The vast majority of rapes are committed by persons known to the victim: only between five and 15 percent of assaults are perpetrated by a stranger. [1] Therefore, the identity of the perpetrator is frequently reported. Biological evidence such as semen, blood, vaginal secretions, saliva, vaginal epithelial cells may be identified and genetically typed by a crime lab. The information derived from the analysis can often help determine whether sexual contact occurred, provide information regarding the circumstances of the incident, and be compared to reference samples collected from patients and suspects. [2] Medical personnel in many countries collect evidence for potential rape cases by using rape kits. The time it takes to have rape kits processed has been criticized. [3]
The preservation of evidence is key to investigation and future prosecution of the perpetrator. While empathizing with and maintaining respect for the victim, make every attempt to: [4]
A forensic medical examination is conducted head to toe to record all injuries from minor to severe for the purpose of recovering evidence to support the victim's assertion that a rape took place without consent. Swabbing for bodily fluid samples (saliva, semen, blood) reveals evidence that may identify or eliminate a suspect as well as the nature of the sexual activity that took place.
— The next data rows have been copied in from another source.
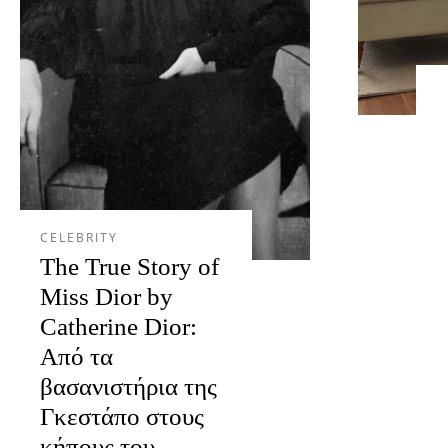
CELEBRITY
The True Story of
Miss Dior by
Catherine Dior:
Από τα
βασανιστήρια της
Γκεστάπο στους
κήπους του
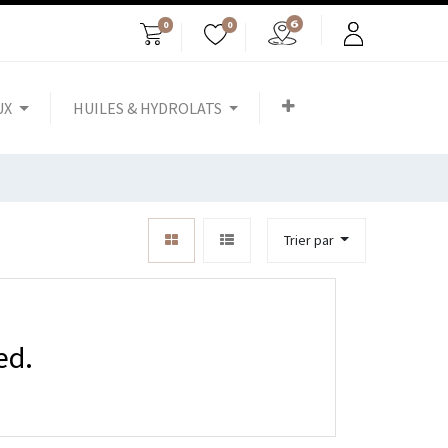
0
0
UX
HUILES & HYDROLATS
Trier par
ed.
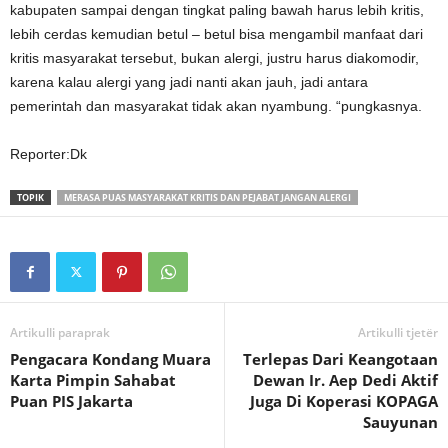
kabupaten sampai dengan tingkat paling bawah harus lebih kritis,
lebih cerdas kemudian betul – betul bisa mengambil manfaat dari
kritis masyarakat tersebut, bukan alergi, justru harus diakomodir,
karena kalau alergi yang jadi nanti akan jauh, jadi antara
pemerintah dan masyarakat tidak akan nyambung. “pungkasnya.
Reporter:Dk
TOPIK
MERASA PUAS MASYARAKAT KRITIS DAN PEJABAT JANGAN ALERGI
Artikulli paraprak
Artikulli tjetër
Pengacara Kondang Muara
Terlepas Dari Keangotaan
Karta Pimpin Sahabat
Dewan Ir. Aep Dedi Aktif
Puan PIS Jakarta
Juga Di Koperasi KOPAGA
Sauyunan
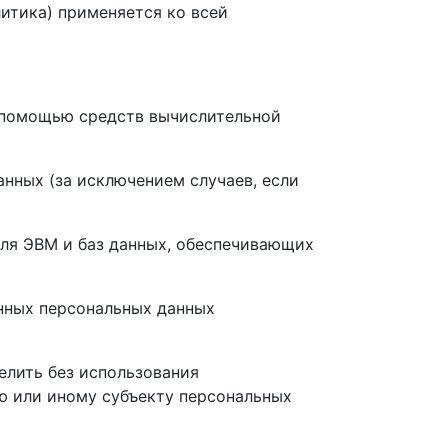
итика) применяется ко всей
с помощью средств вычислительной
нных (за исключением случаев, если
для ЭВМ и баз данных, обеспечивающих
нных персональных данных
елить без использования
 или иному субъекту персональных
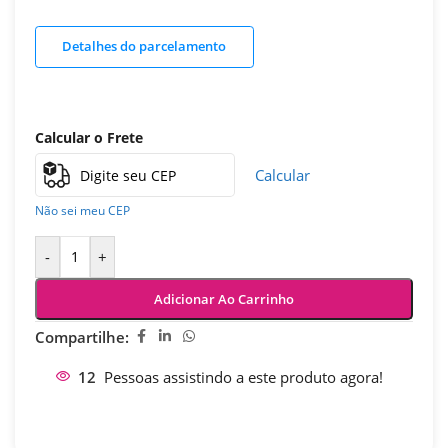
Detalhes do parcelamento
Calcular o Frete
Calcular
Não sei meu CEP
-
+
Adicionar Ao Carrinho
Compartilhe:
12
Pessoas assistindo a este produto agora!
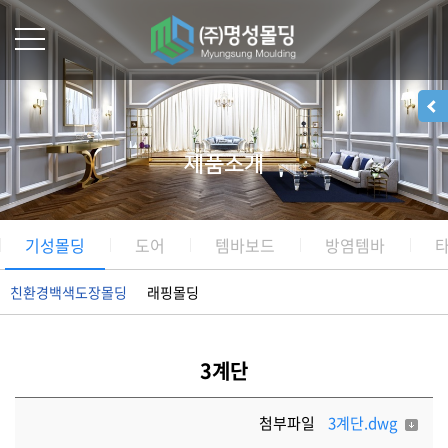
제품소개
기성몰딩
도어
템바보드
방염템바
친환경백색도장몰딩
래핑몰딩
3계단
첨부파일
3계단.dwg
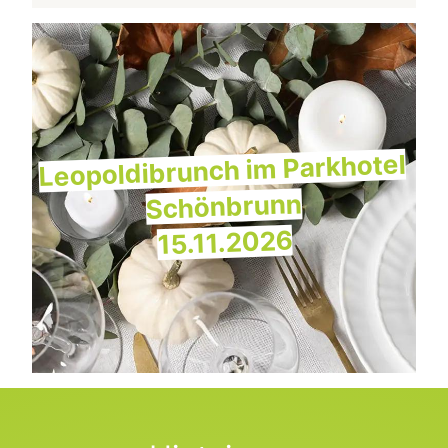
Leopoldibrunch im Parkhotel
Schönbrunn
15.11.2026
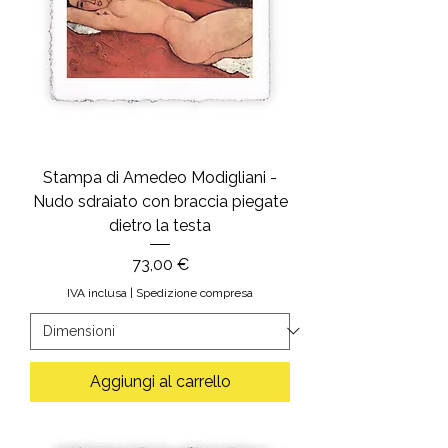
Stampa di Amedeo Modigliani -
Nudo sdraiato con braccia piegate
dietro la testa
Prezzo
73,00 €
IVA inclusa
|
Spedizione compresa
Aggiungi al carrello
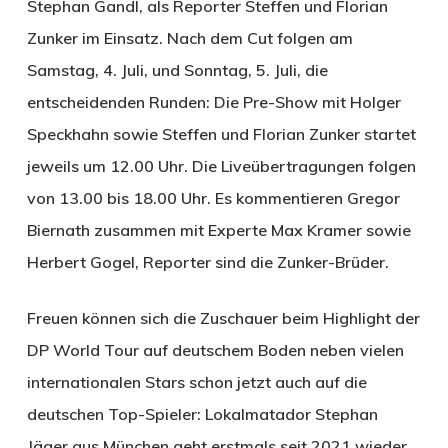
Stephan Gandl, als Reporter Steffen und Florian
Zunker im Einsatz. Nach dem Cut folgen am
Samstag, 4. Juli, und Sonntag, 5. Juli, die
entscheidenden Runden: Die Pre-Show mit Holger
Speckhahn sowie Steffen und Florian Zunker startet
jeweils um 12.00 Uhr. Die Liveübertragungen folgen
von 13.00 bis 18.00 Uhr. Es kommentieren Gregor
Biernath zusammen mit Experte Max Kramer sowie
Herbert Gogel, Reporter sind die Zunker-Brüder.
Freuen können sich die Zuschauer beim Highlight der
DP World Tour auf deutschem Boden neben vielen
internationalen Stars schon jetzt auch auf die
deutschen Top-Spieler: Lokalmatador Stephan
Jäger aus München geht erstmals seit 2021 wieder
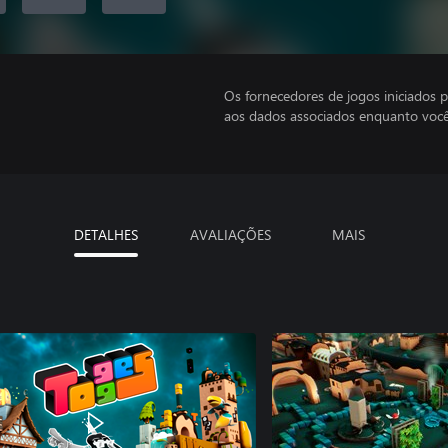
Os fornecedores de jogos iniciados 
aos dados associados enquanto você
DETALHES
AVALIAÇÕES
MAIS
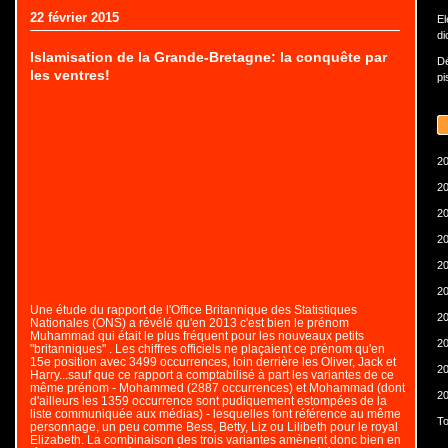
22 février 2015
El
di
Islamisation de la Grande-Bretagne: la conquête par
Dé
les ventres!
pi
20
20
20
20
20
20
Une étude du rapport de l'Office Britannique des Statistiques
20
Nationales (ONS) a révélé qu'en 2013 c'est bien le prénom
Muhammad qui était le plus fréquent pour les nouveaux petits
20
"britanniques" . Les chiffres officiels ne plaçaient ce prénom qu'en
15e position avec 3499 occurrences, loin derrière les Oliver, Jack et
20
Harry...sauf que ce rapport a comptabilisé à part les variantes de ce
même prénom - Mohammed (2887 occurrences) et Mohammad (dont
20
d'ailleurs les 1359 occurrence sont pudiquement estompées de la
liste communiquée aux médias) - lesquelles font référence au même
To
personnage, un peu comme Bess, Betty, Liz ou Lilibeth pour le royal
Elizabeth. La combinaison des trois variantes amènent donc bien en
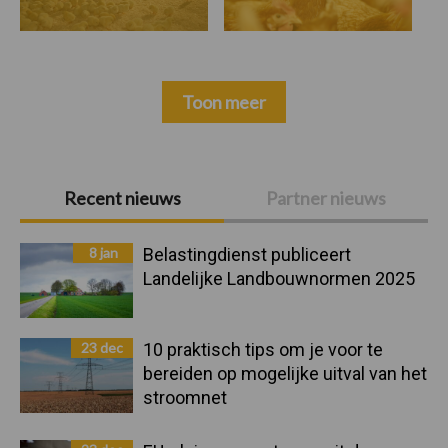
Toon meer
Primaire
Recent nieuws
Partner nieuws
Sidebar
8 jan
Belastingdienst publiceert
Landelijke Landbouwnormen 2025
23 dec
10 praktisch tips om je voor te
bereiden op mogelijke uitval van het
stroomnet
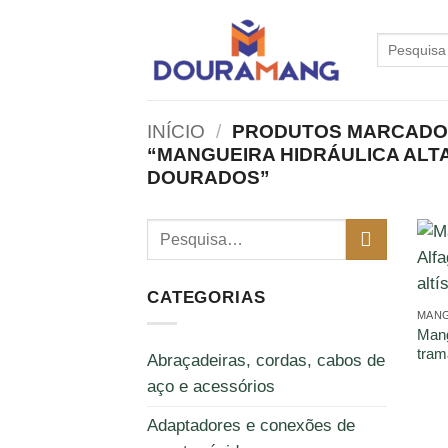
Skip
to
Pesquisar
por:
content
INÍCIO
/
PRODUTOS MARCADOS
“MANGUEIRA HIDRÁULICA ALT
DOURADOS”
CATEGORIAS
MANG
Mang
tram
Abraçadeiras, cordas, cabos de
aço e acessórios
Adaptadores e conexões de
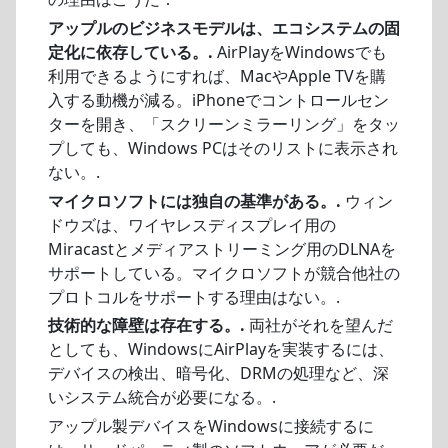
アップルのビジネスモデルは、エコシステムの固
定化に依存している。.
AirPlayをWindowsでも
利用できるようにすれば、MacやApple TVを購
入する動機が減る。iPhoneでコントロールセン
ターを開き、「スクリーンミラーリング」をタッ
プしても、Windows PCはそのリストに表示され
ない。.
マイクロソフトには独自の基準がある。.
ウィン
ドウズは、ワイヤレスディスプレイ用の
Miracastとメディアストリーミング用のDLNAを
サポートしている。マイクロソフトが競合他社の
プロトコルをサポートする理由はない。.
技術的な障壁は存在する。.
両社がそれを望んだ
としても、WindowsにAirPlayを実装するには、
デバイスの検出、暗号化、DRMの処理など、深
いシステム統合が必要になる。.
アップル製デバイスをWindowsに接続するに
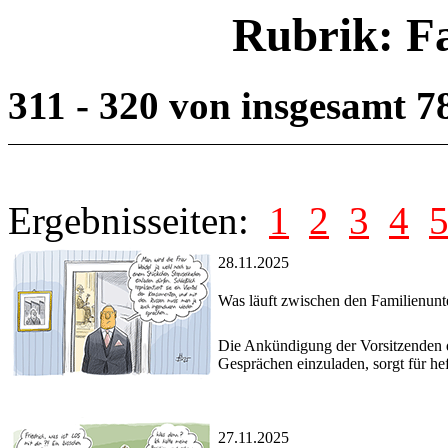
Rubrik: F
311 - 320 von insgesamt 
Ergebnisseiten:
1
2
3
4
28.11.2025
Was läuft zwischen den Familienun
Die Ankündigung der Vorsitzenden 
Gesprächen einzuladen, sorgt für he
27.11.2025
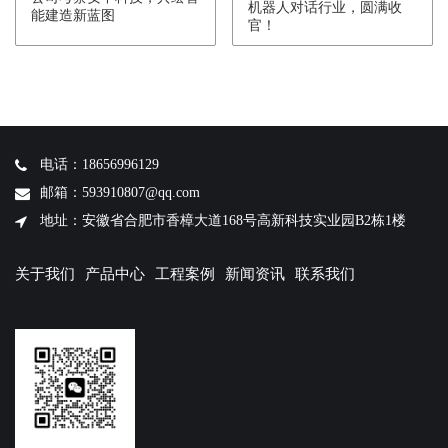
机器人对话行业，圆满收
能建造新蓝图
官！
电话：18656996129
邮箱：593910807@qq.com
地址：安徽省合肥市香樟大道168号高新科技实业园B2栋1楼
关于我们
产品中心
工程案例
新闻资讯
联系我们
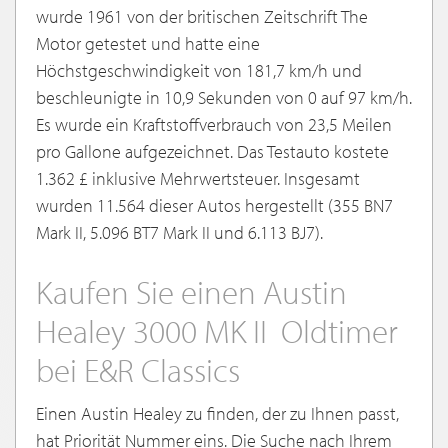
wurde 1961 von der britischen Zeitschrift The
Motor getestet und hatte eine
Höchstgeschwindigkeit von 181,7 km/h und
beschleunigte in 10,9 Sekunden von 0 auf 97 km/h.
Es wurde ein Kraftstoffverbrauch von 23,5 Meilen
pro Gallone aufgezeichnet. Das Testauto kostete
1.362 £ inklusive Mehrwertsteuer. Insgesamt
wurden 11.564 dieser Autos hergestellt (355 BN7
Mark II, 5.096 BT7 Mark II und 6.113 BJ7).
Kaufen Sie einen Austin
Healey 3000 MK II Oldtimer
bei E&R Classics
Einen Austin Healey zu finden, der zu Ihnen passt,
hat Priorität Nummer eins. Die Suche nach Ihrem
Establishing the victim's levels of alcohol, prescription, recreational, or unknown drugs by taking urine and blood samples can support an assertion of lack of capacity to consent to sexual activity.
Whether an alleged victim of rape comes forward days, weeks, months or even years after an alleged assault took place it is not always appropriate to conduct a physical forensic examination. Such a passing of time degrades any useful physical forensic evidence. Situations in which allegations of rape or childhood sexual abuse are the subject of an investigation relying on memory as the only evidence, a form of forensic interviewing may be used to assist with the investigation. [5] [6]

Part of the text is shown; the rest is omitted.